Back in his day as an intern, Zach had learned to record all his patient encounters. By the time he had finished his residency four years later, he had amassed a catalog of well over a thousand, all neatly written on three-by-five index cards and classified in diagnostic groups to serve as future reference.

It took extra time, which was in short supply given his near-seventy-hour work schedule, but the discipline was well worth it. Zach had turned himself into something of an expert researcher, which came in handy these days as he devoted most of his spare time to deciphering the secret code of a silent killer.

This morning, like all other sessions of morning report, the group reviewed admissions from the previous night.

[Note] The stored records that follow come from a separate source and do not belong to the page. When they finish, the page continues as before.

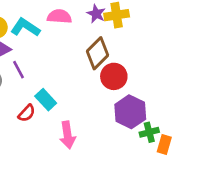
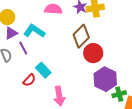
cyan L-shape: (25, 27) -> (34, 31), moved

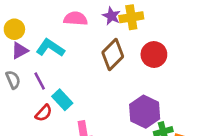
purple line: (23, 48) -> (40, 81), moved
red circle: (93, 53) -> (154, 54), moved

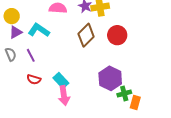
cyan rectangle: (62, 100) -> (61, 80), moved
red semicircle: (44, 113) -> (34, 79), turned 64

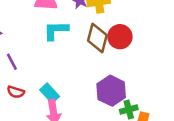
cyan L-shape: (39, 30) -> (56, 30), moved, turned -35
brown diamond: (86, 35) -> (97, 38), moved, turned -30

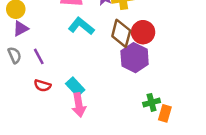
cyan L-shape: (56, 30) -> (81, 26), turned 40
purple hexagon: (111, 91) -> (135, 58), moved

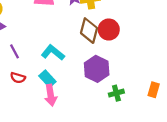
cyan L-shape: (81, 26) -> (53, 53), moved
purple hexagon: (135, 58) -> (97, 69), moved
orange rectangle: (165, 113) -> (154, 90), moved

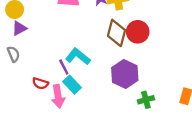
purple line: (15, 51) -> (64, 67), moved
pink arrow: (51, 95) -> (58, 96), moved

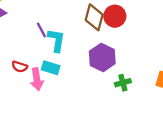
cyan L-shape: (78, 56) -> (56, 40), turned 60
purple line: (64, 67) -> (41, 30), moved
cyan rectangle: (72, 85) -> (51, 68), turned -30

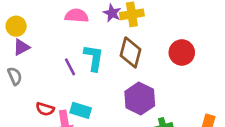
red circle: (115, 16) -> (182, 52), moved
cyan L-shape: (56, 40) -> (94, 58), moved

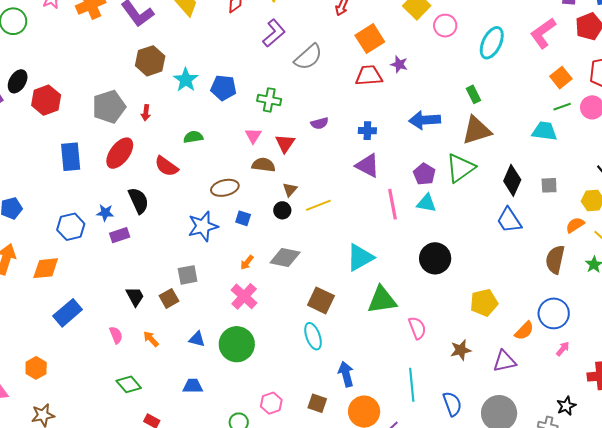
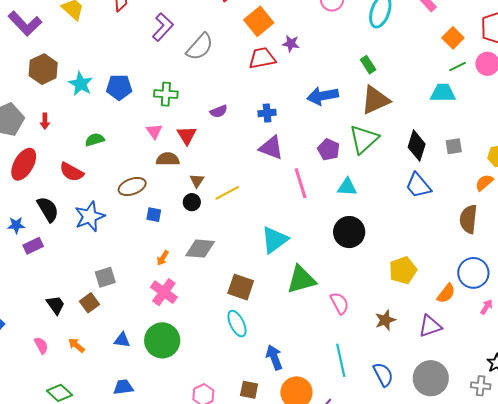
cyan triangle: (427, 203) -> (347, 187), moved
blue star: (203, 226) -> (90, 216), moved

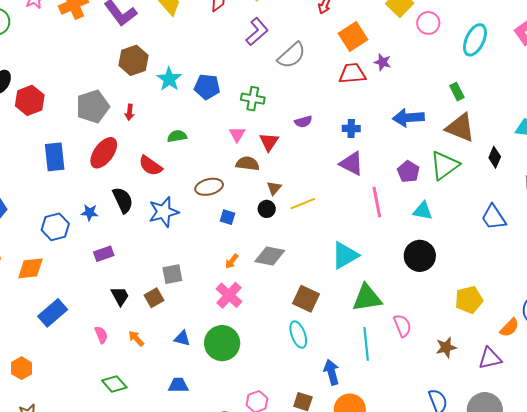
brown triangle: (375, 100) -> (460, 128), turned 40
black diamond: (417, 146) -> (495, 157), moved, size x0.7
purple rectangle: (33, 246) -> (104, 254), moved
cyan line: (341, 360) -> (366, 344), moved

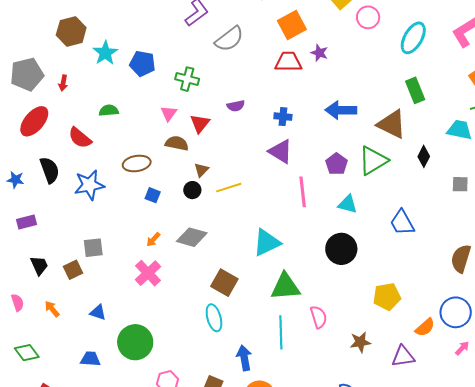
green rectangle: (457, 92) -> (415, 90), moved, size x1.4
blue trapezoid: (494, 217) -> (402, 223), moved
green circle: (222, 343) -> (135, 342), moved

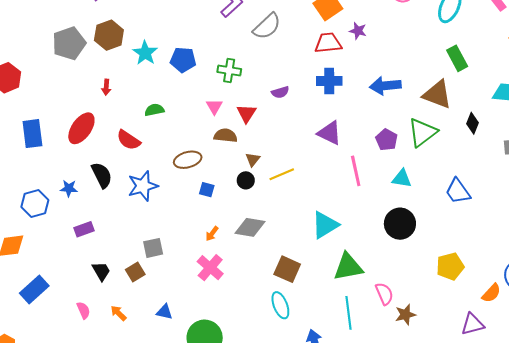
gray pentagon: (27, 74) -> (69, 43), moved
blue cross: (283, 117) -> (329, 81), moved, size x1.4
brown star: (360, 342) -> (405, 315), moved

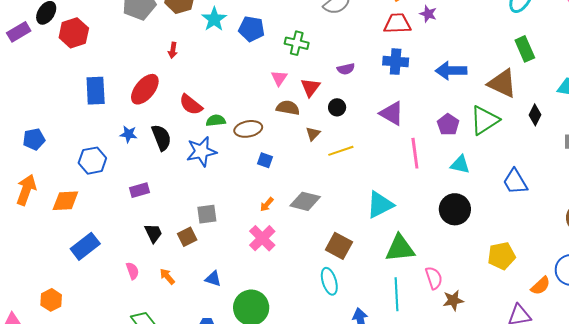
green semicircle: (154, 110) -> (216, 121), moved
black circle: (246, 180) -> (337, 107), moved
blue star: (69, 188) -> (129, 134), moved

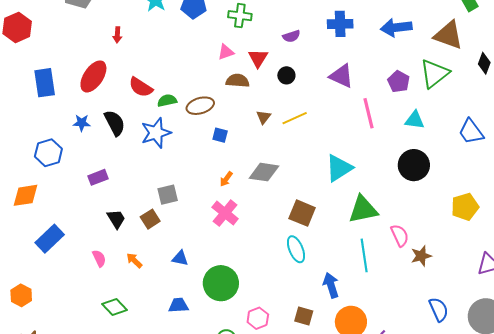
pink triangle: (279, 78) -> (226, 52), turned 42
brown triangle: (313, 134) -> (264, 117), moved

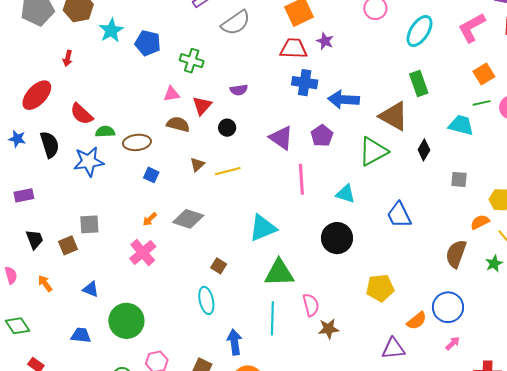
blue cross: (340, 24) -> (305, 83), moved
purple pentagon: (399, 81) -> (322, 136), moved
brown square: (302, 213) -> (219, 266), size x0.6

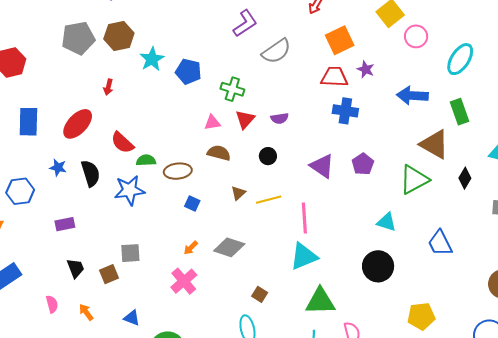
blue arrow: (344, 100) -> (412, 96), moved
red triangle: (202, 106) -> (245, 119), moved
pink line: (301, 179) -> (304, 218), moved

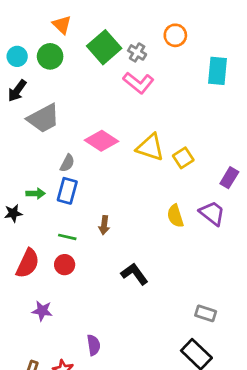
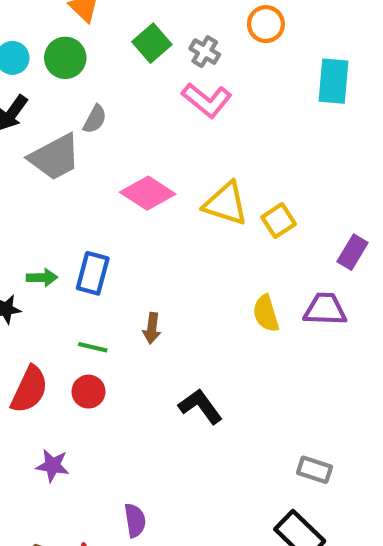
green square: (104, 47) -> (152, 43), size x0.7
gray semicircle: (67, 163) -> (95, 119), moved
purple trapezoid: (212, 213) -> (325, 309), turned -36

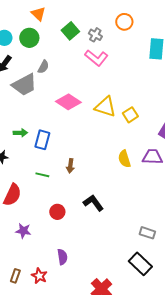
green arrow: (42, 278) -> (20, 133), moved
red circle: (88, 392) -> (57, 212), moved

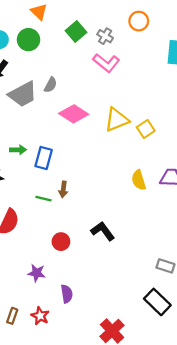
gray semicircle: (43, 67) -> (51, 85), moved
yellow triangle: (105, 107) -> (117, 120), turned -40
brown arrow: (70, 166) -> (63, 189), moved
purple star: (23, 231) -> (37, 273), moved

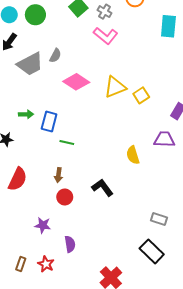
yellow semicircle: (139, 180) -> (133, 155), moved
brown arrow: (63, 189) -> (58, 175), moved
green line: (44, 199) -> (67, 143), moved

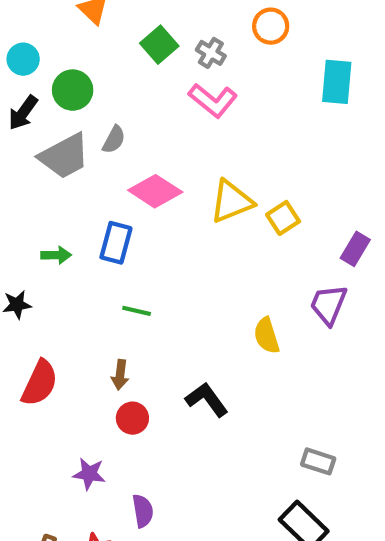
green circle: (35, 15) -> (73, 90), moved
blue rectangle: (49, 122) -> (116, 243), moved
purple trapezoid: (164, 139) -> (328, 305), turned -70

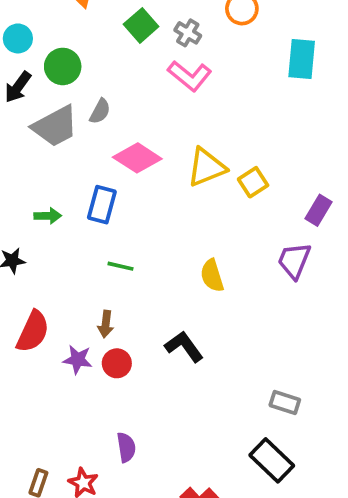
yellow semicircle: (267, 336) -> (212, 276), moved
purple star: (89, 474) -> (78, 360), moved

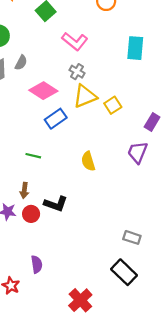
gray cross: (188, 33) -> (77, 72), moved
cyan rectangle: (302, 59) -> (135, 48), moved
blue rectangle: (102, 205) -> (56, 119), moved, turned 40
black L-shape: (184, 347) -> (56, 204), moved, turned 145

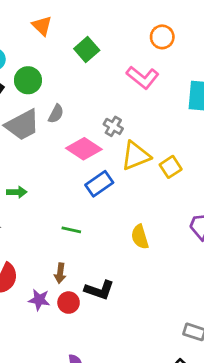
pink L-shape: (75, 41) -> (143, 77), moved
gray cross: (77, 72) -> (113, 126), moved

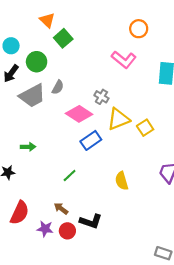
green square: (87, 49) -> (63, 38), moved
green line: (71, 230) -> (70, 176), turned -56
brown arrow: (60, 273) -> (61, 209), turned 120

Zach oversaw his audience of young doctors, a third of them unkempt and sleepy-eyed from their ministrations to patients who had been admitted in the late-night and way-too-early-morning hours.

They discussed patient status and reviewed vitals. Zach took in all the details with practiced efficiency. He was treading on familiar ground, and for a moment at least, Meghan Gerard and the potential for yet another case of mitochondrial disease slipped into the far recesses of his mind to make room for matters more closely at hand.

When it came time for Mary Sayre, a bright third-year intern, to give her debrief, Zach could tell by the tenseness in her face that she had something significant to report. “We got the results of the tests that you requested on the Sperling baby,” Dr. Sayre said.